Selon un éditorial du journal conservateur Algemeen Dagblad, ce sont les citoyens eux-mêmes qui pourraient se substituer à la police en réalisant des « arrestations citoyennes ». Une explication qui aurait été confirmée par la police nationale sur Twitter. Dans le pays, entre 200 et 400 femmes porteraient le niqab ou la burqa sur une population totale de 17 millions d’habitants. Le port de la burqa reste autorisé dans la rue, contrairement à la législation en vigueur depuis 2010 en France, où la burqa et le niqab sont interdits dans l’espace public.

Vous avez là le guide pratique du fonctionnement réel d’une démocratie.

Il n’y a que des imbéciles élus dans un parlement pour voter contre le niqab ou la burka tout en soutenant le repeuplement de leur pays par des millions d’immigrés musulmans.

Le rapport entre immigration musulmane et islam ne leur vient pas même à l’esprit.

Le cas des Pays-Bas est caractéristique : seul un tiers des enfants d’Amsterdam sont de race blanche.

Ces politiciens invoquent « l’état de droit » quand ils s’adressent à la plèbe pour marquer leur autorité, comme si une loi écrite par une poignée d’idiots pouvait à elle seule transformer la réalité, comme par magie.

Une fois votée, ils laissent le soin aux autres de voir si elle est vaguement réalisable tout en se positionnant déjà contre son application si d’aventure cela suppose de montrer du courage et de la détermination.

Avant même d’avoir commencé à comprendre ce qui se passe, vous vivez dans un quartier d’Islamabad et les flics vous disent, « désolé, les politiciens votent ce qu’ils veulent mais on ne va se faire assassiner par des djihadistes pour mettre des amendes à des voilées. »
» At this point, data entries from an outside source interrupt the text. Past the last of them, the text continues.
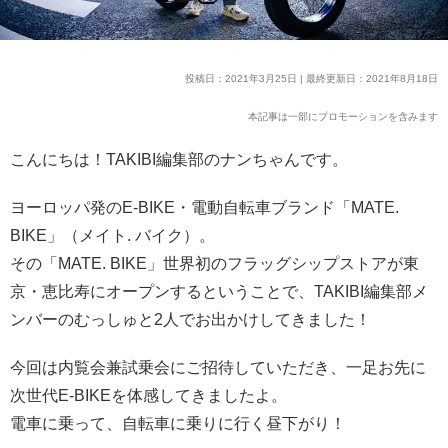
投稿日：2021年3月25日 | 最終更新日：2021年8月18日
本記事は一部にプロモーションを含みます
こんにちは！TAKIBI編集部のナンちゃんです。
ヨーロッパ発のE-BIKE・電動自転車ブランド「MATE.
BIKE」（メイト. バイク）。
その「MATE. BIKE」世界初のフラッグシップストアが東
京・恵比寿にオープンするということで、TAKIBI編集部メ
ンバーのむっしゅと2人でお出かけしてきました！
今回は内覧会兼試乗会にご招待していただき、一足お先に
次世代E-BIKEを体感してきましたよ。
電車に乗って、自転車に乗りに行く昼下がり！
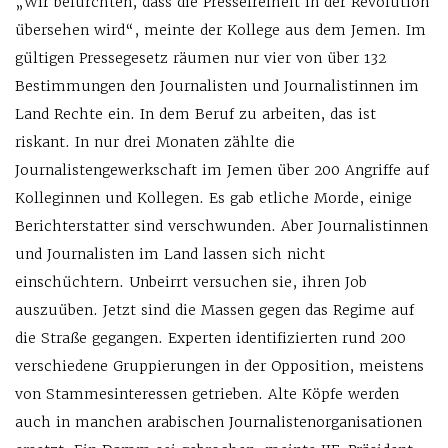
„Wir befürchten, dass die Pressefreiheit in der Revolution
übersehen wird“, meinte der Kollege aus dem Jemen. Im
gültigen Pressegesetz räumen nur vier von über 132
Bestimmungen den Journalisten und Journalistinnen im
Land Rechte ein. In dem Beruf zu arbeiten, das ist
riskant. In nur drei Monaten zählte die
Journalistengewerkschaft im Jemen über 200 Angriffe auf
Kolleginnen und Kollegen. Es gab etliche Morde, einige
Berichterstatter sind verschwunden. Aber Journalistinnen
und Journalisten im Land lassen sich nicht
einschüchtern. Unbeirrt versuchen sie, ihren Job
auszuüben. Jetzt sind die Massen gegen das Regime auf
die Straße gegangen. Experten identifizierten rund 200
verschiedene Gruppierungen in der Opposition, meistens
von Stammesinteressen getrieben. Alte Köpfe werden
auch in manchen arabischen Journalistenorganisationen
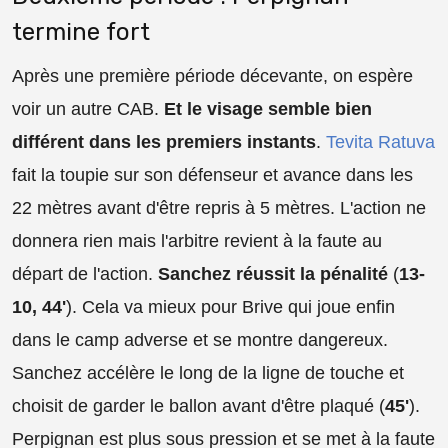
termine fort
Après une première période décevante, on espère
voir un autre CAB.
Et le visage semble bien
différent dans les premiers instants
.
Tevita Ratuva
fait la toupie sur son défenseur et avance dans les
22 mètres avant d'être repris à 5 mètres. L'action ne
donnera rien mais l'arbitre revient à la faute au
départ de l'action.
Sanchez réussit la pénalité
(
13-
10, 44'
). Cela va mieux pour Brive qui joue enfin
dans le camp adverse et se montre dangereux.
Sanchez accélère le long de la ligne de touche et
choisit de garder le ballon avant d'être plaqué (
45'
).
Perpignan est plus sous pression et se met à la faute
C’est exactement ce qui va passer à l’échelle de la France : un jour, vous vous réveillerez dans une république islamique et les flics ne répondront plus au téléphone.

Vous n’aurez jamais une politique cohérente, constante et de long terme avec des gens qui ont un avis différent chaque semaine qui sont élus par des gens qui ont un avis différent chaque semaine.

L’âme d’une démocratie, c’est l’escroquerie. Et comme pour une escroquerie, il n’y a pas de démocratie sans pigeons.